**Your task**
In the records below, some lines hold the word "ibérico". Copy each of those lines.

**Data for analysis**
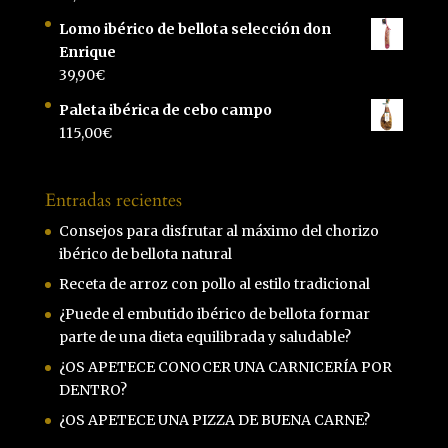
Lomo ibérico de bellota selección don
Enrique
39,90
€
Paleta ibérica de cebo campo
115,00
€
Entradas recientes
Consejos para disfrutar al máximo del chorizo
ibérico de bellota natural
Receta de arroz con pollo al estilo tradicional
¿Puede el embutido ibérico de bellota formar
parte de una dieta equilibrada y saludable?
¿OS APETECE CONOCER UNA CARNICERÍA POR
DENTRO?
¿OS APETECE UNA PIZZA DE BUENA CARNE?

**Output of the task**
Lomo ibérico de bellota selección don
ibérico de bellota natural
¿Puede el embutido ibérico de bellota formar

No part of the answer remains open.